*** Opening Records shown ***
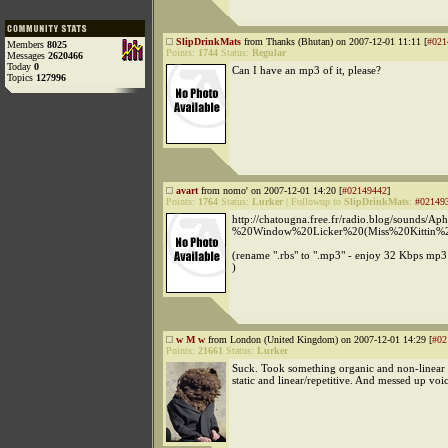
SlipDrinkMats
from Thanks (Bhutan) on 2007-12-01 11:11 [
#021
Members
8025
Points:
1744
Status:
Regular
Messages
2620466
Today
0
Can I have an mp3 of it, please?
Topics
127996
avart
from nomo' on 2007-12-01 14:20 [
#02149442
]
Points:
1764
Status:
Lurker
|
Followup to
SlipDrinkMats
:
#02149
http://chatougna.free.fr/radio.blog/sounds/
%20Window%20Licker%20(Miss%20Kittin%2
(rename ".rbs" to ".mp3" - enjoy 32 Kbps mp3
)
w M w
from London (United Kingdom) on 2007-12-01 14:29 [
#02
Points:
21661
Status:
Lurker
Suck. Took something organic and non-linear
static and linear/repetitive. And messed up voic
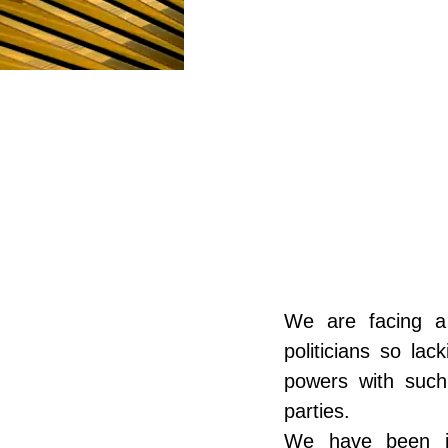
POLARIS
CULTURE AND HU
We are facing a
politicians so lac
powers with such
parties.
We have been in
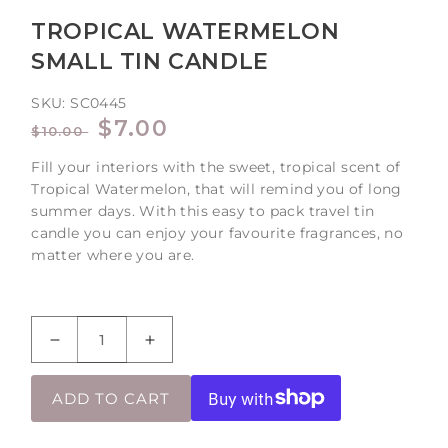
TROPICAL WATERMELON
SMALL TIN CANDLE
SKU:
SC0445
REGULAR
SALE
$7.00
$10.00
PRICE
PRICE
Fill your interiors with the sweet, tropical scent of
Tropical Watermelon, that will remind you of long
summer days. With this easy to pack travel tin
candle you can enjoy your favourite fragrances, no
matter where you are.
Decrease
Increase
quantity
quantity
for
for
ADD TO CART
Tropical
Tropical
Watermelon
Watermelon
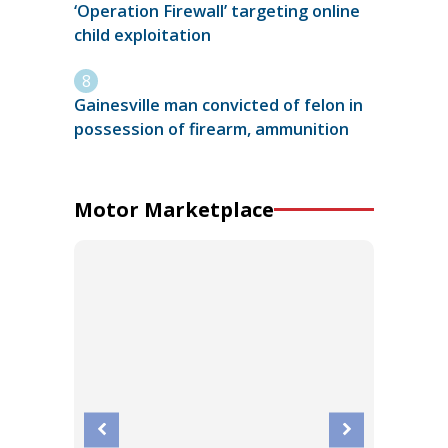
‘Operation Firewall’ targeting online
child exploitation
Gainesville man convicted of felon in
possession of firearm, ammunition
Motor Marketplace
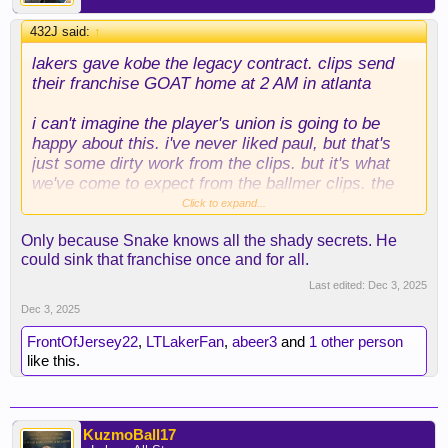
432J said:
↑
lakers gave kobe the legacy contract. clips send
their franchise GOAT home at 2 AM in atlanta
i can't imagine the player's union is going to be
happy about this. i've never liked paul, but that's
just some dirty work from the clips. but it's what
we've come to expect from the ballmer clips. the
only player they've shown loyalty towards has been
Click to expand...
kawhi
Only because Snake knows all the shady secrets. He
could sink that franchise once and for all.
Last edited:
Dec 3, 2025
Dec 3, 2025
FrontOfJersey22
,
LTLakerFan
,
abeer3
and
1 other person
like this.
KuzmoBall17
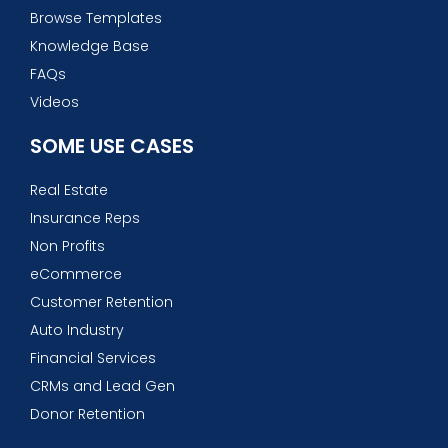
Browse Templates
Knowledge Base
FAQs
Videos
SOME USE CASES
Real Estate
Insurance Reps
Non Profits
eCommerce
Customer Retention
Auto Industry
Financial Services
CRMs and Lead Gen
Donor Retention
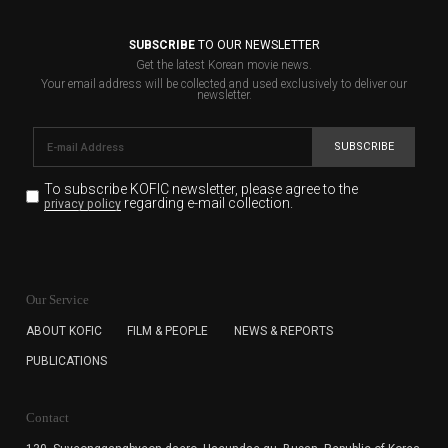
SUBSCRIBE
TO OUR NEWSLETTER
Get the latest Korean movie news.
Your email address will be collected and used exclusively to deliver our
newsletter.
SUBSCRIBE
To subscribe KOFIC newsletter,
please agree to the
regarding e-mail collection.
privacy policy
KOFIC will collect the e-mail address of the subscribers
for the purpose of the newsletter delivery and will keep
Our Service
the e-mail information until the subscriber cancels the
subscription. The user has right to DENY the collection of
ABOUT KOFIC
FILM & PEOPLE
NEWS & REPORTS
the e-mail address data, but in this case the user
PUBLICATIONS
cannot subscribe to the KOFIC Newsletter.
Contact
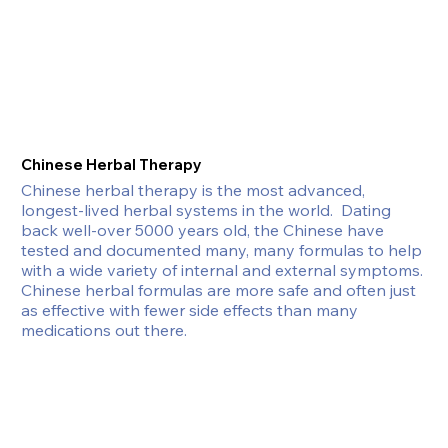
Chinese Herbal Therapy
Chinese herbal therapy is the most advanced, 
longest-lived herbal systems in the world.  Dating 
back well-over 5000 years old, the Chinese have 
tested and documented many, many formulas to help 
with a wide variety of internal and external symptoms. 
Chinese herbal formulas are more safe and often just 
as effective with fewer side effects than many 
medications out there.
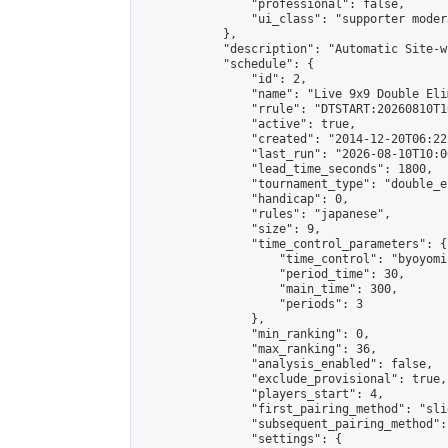
                "professional": false,

                "ui_class": "supporter moder
            },

            "description": "Automatic Site-w
            "schedule": {

                "id": 2,

                "name": "Live 9x9 Double Eli
                "rrule": "DTSTART:20260810T1
                "active": true,

                "created": "2014-12-20T06:22
                "last_run": "2026-08-10T10:0
                "lead_time_seconds": 1800,

                "tournament_type": "double_e
                "handicap": 0,

                "rules": "japanese",

                "size": 9,

                "time_control_parameters": {

                    "time_control": "byoyomi"
                    "period_time": 30,

                    "main_time": 300,

                    "periods": 3

                },

                "min_ranking": 0,

                "max_ranking": 36,

                "analysis_enabled": false,

                "exclude_provisional": true,

                "players_start": 4,

                "first_pairing_method": "slid
                "subsequent_pairing_method":
                "settings": {
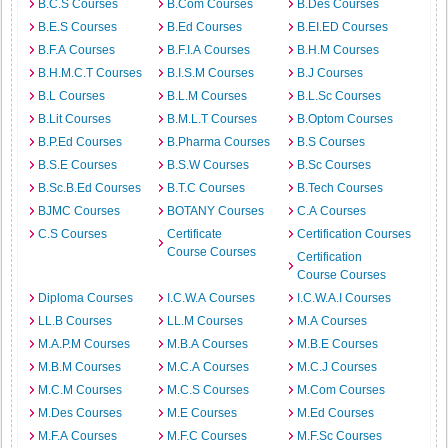
B.C.S Courses
B.Com Courses
B.Des Courses
B.E.S Courses
B.Ed Courses
B.EI.ED Courses
B.F.A Courses
B.F.I.A Courses
B.H.M Courses
B.H.M.C.T Courses
B.I.S.M Courses
B.J Courses
B.L Courses
B.L.M Courses
B.L.Sc Courses
B.Lit Courses
B.M.L.T Courses
B.Optom Courses
B.P.Ed Courses
B.Pharma Courses
B.S Courses
B.S.E Courses
B.S.W Courses
B.Sc Courses
B.Sc.B.Ed Courses
B.T.C Courses
B.Tech Courses
BJMC Courses
BOTANY Courses
C.A Courses
C.S Courses
Certificate
Certification Courses
Course Courses
Certification
Course Courses
Diploma Courses
I.C.W.A Courses
I.C.W.A.I Courses
LL.B Courses
LL.M Courses
M.A Courses
M.A.P.M Courses
M.B.A Courses
M.B.E Courses
M.B.M Courses
M.C.A Courses
M.C.J Courses
M.C.M Courses
M.C.S Courses
M.Com Courses
M.Des Courses
M.E Courses
M.Ed Courses
M.F.A Courses
M.F.C Courses
M.F.Sc Courses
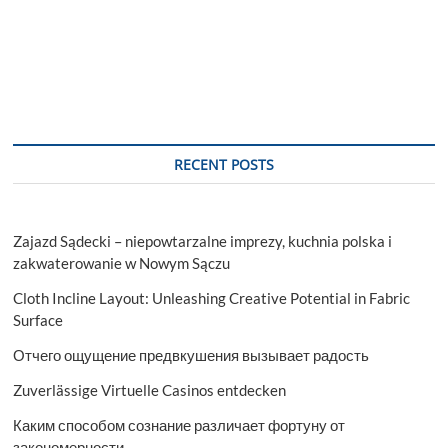
RECENT POSTS
Zajazd Sądecki – niepowtarzalne imprezy, kuchnia polska i
zakwaterowanie w Nowym Sączu
Cloth Incline Layout: Unleashing Creative Potential in Fabric
Surface
Отчего ощущение предвкушения вызывает радость
Zuverlässige Virtuelle Casinos entdecken
Каким способом сознание различает фортуну от
закономерности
*** Closing Records shown ***
What is needed » Return the entries above in full and unchanged, omitting every image.

Task output »
SlipDrinkMats
from Thanks (Bhutan) on 2007-12-01 11:11 [
#021
Members
8025
Points:
1744
Status:
Regular
Messages
2620466
Today
0
Can I have an mp3 of it, please?
Topics
127996
avart
from nomo' on 2007-12-01 14:20 [
#02149442
]
Points:
1764
Status:
Lurker
|
Followup to
SlipDrinkMats
:
#02149
http://chatougna.free.fr/radio.blog/sounds/
%20Window%20Licker%20(Miss%20Kittin%2
(rename ".rbs" to ".mp3" - enjoy 32 Kbps mp3
)
w M w
from London (United Kingdom) on 2007-12-01 14:29 [
#02
Points:
21661
Status:
Lurker
Suck. Took something organic and non-linear
static and linear/repetitive. And messed up voic
POLARIS
CULTURE AND HU
We are facing a
politicians so lac
powers with such
parties.
We have been in
TROPICAL WATERMELON
SMALL TIN CANDLE
SKU:
SC0445
REGULAR
SALE
$7.00
$10.00
PRICE
PRICE
Fill your interiors with the sweet, tropical scent of
Tropical Watermelon, that will remind you of long
summer days. With this easy to pack travel tin
candle you can enjoy your favourite fragrances, no
matter where you are.
Decrease
Increase
quantity
quantity
for
for
ADD TO CART
Tropical
Tropical
Watermelon
Watermelon
‘Operation Firewall’ targeting online
child exploitation
Gainesville man convicted of felon in
possession of firearm, ammunition
Motor Marketplace
432J said:
↑
lakers gave kobe the legacy contract. clips send
their franchise GOAT home at 2 AM in atlanta
i can't imagine the player's union is going to be
happy about this. i've never liked paul, but that's
just some dirty work from the clips. but it's what
we've come to expect from the ballmer clips. the
only player they've shown loyalty towards has been
Click to expand...
kawhi
Only because Snake knows all the shady secrets. He
could sink that franchise once and for all.
Last edited:
Dec 3, 2025
Dec 3, 2025
FrontOfJersey22
,
LTLakerFan
,
abeer3
and
1 other person
like this.
KuzmoBall17
Browse Templates
Knowledge Base
FAQs
Videos
SOME USE CASES
Real Estate
Insurance Reps
Non Profits
eCommerce
Customer Retention
Auto Industry
Financial Services
CRMs and Lead Gen
Donor Retention
SUBSCRIBE
TO OUR NEWSLETTER
Get the latest Korean movie news.
Your email address will be collected and used exclusively to deliver our
newsletter.
SUBSCRIBE
To subscribe KOFIC newsletter,
please agree to the
regarding e-mail collection.
privacy policy
KOFIC will collect the e-mail address of the subscribers
for the purpose of the newsletter delivery and will keep
Our Service
the e-mail information until the subscriber cancels the
subscription. The user has right to DENY the collection of
ABOUT KOFIC
FILM & PEOPLE
NEWS & REPORTS
the e-mail address data, but in this case the user
PUBLICATIONS
cannot subscribe to the KOFIC Newsletter.
Contact
Chinese Herbal Therapy
Chinese herbal therapy is the most advanced, 
longest-lived herbal systems in the world.  Dating 
back well-over 5000 years old, the Chinese have 
tested and documented many, many formulas to help 
with a wide variety of internal and external symptoms. 
Chinese herbal formulas are more safe and often just 
as effective with fewer side effects than many 
medications out there.
                "professional": false,

                "ui_class": "supporter moder
            },

            "description": "Automatic Site-w
            "schedule": {

                "id": 2,

                "name": "Live 9x9 Double Eli
                "rrule": "DTSTART:20260810T1
                "active": true,

                "created": "2014-12-20T06:22
                "last_run": "2026-08-10T10:0
                "lead_time_seconds": 1800,

                "tournament_type": "double_e
                "handicap": 0,

                "rules": "japanese",

                "size": 9,

                "time_control_parameters": {

                    "time_control": "byoyomi"
                    "period_time": 30,

                    "main_time": 300,

                    "periods": 3

                },

                "min_ranking": 0,

                "max_ranking": 36,

                "analysis_enabled": false,

                "exclude_provisional": true,

                "players_start": 4,

                "first_pairing_method": "slid
                "subsequent_pairing_method":
                "settings": {
B.C.S Courses
B.Com Courses
B.Des Courses
B.E.S Courses
B.Ed Courses
B.EI.ED Courses
B.F.A Courses
B.F.I.A Courses
B.H.M Courses
B.H.M.C.T Courses
B.I.S.M Courses
B.J Courses
B.L Courses
B.L.M Courses
B.L.Sc Courses
B.Lit Courses
B.M.L.T Courses
B.Optom Courses
B.P.Ed Courses
B.Pharma Courses
B.S Courses
B.S.E Courses
B.S.W Courses
B.Sc Courses
B.Sc.B.Ed Courses
B.T.C Courses
B.Tech Courses
BJMC Courses
BOTANY Courses
C.A Courses
C.S Courses
Certificate
Certification Courses
Course Courses
Certification
Course Courses
Diploma Courses
I.C.W.A Courses
I.C.W.A.I Courses
LL.B Courses
LL.M Courses
M.A Courses
M.A.P.M Courses
M.B.A Courses
M.B.E Courses
M.B.M Courses
M.C.A Courses
M.C.J Courses
M.C.M Courses
M.C.S Courses
M.Com Courses
M.Des Courses
M.E Courses
M.Ed Courses
M.F.A Courses
M.F.C Courses
M.F.Sc Courses
RECENT POSTS
Zajazd Sądecki – niepowtarzalne imprezy, kuchnia polska i
zakwaterowanie w Nowym Sączu
Cloth Incline Layout: Unleashing Creative Potential in Fabric
Surface
Отчего ощущение предвкушения вызывает радость
Zuverlässige Virtuelle Casinos entdecken
Каким способом сознание различает фортуну от
закономерности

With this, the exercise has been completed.